## Task directions
Nothing but an exact repeat of the data, with pictures removed, belongs in the answer.

══ Data excerpt

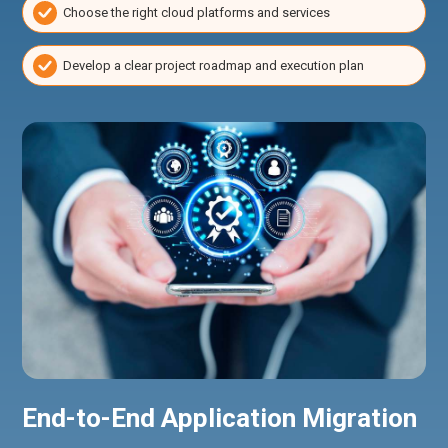
Choose the right cloud platforms and services
Develop a clear project roadmap and execution plan
End-to-End Application Migration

════

## Answer for the task
Choose the right cloud platforms and services
Develop a clear project roadmap and execution plan
End-to-End Application Migration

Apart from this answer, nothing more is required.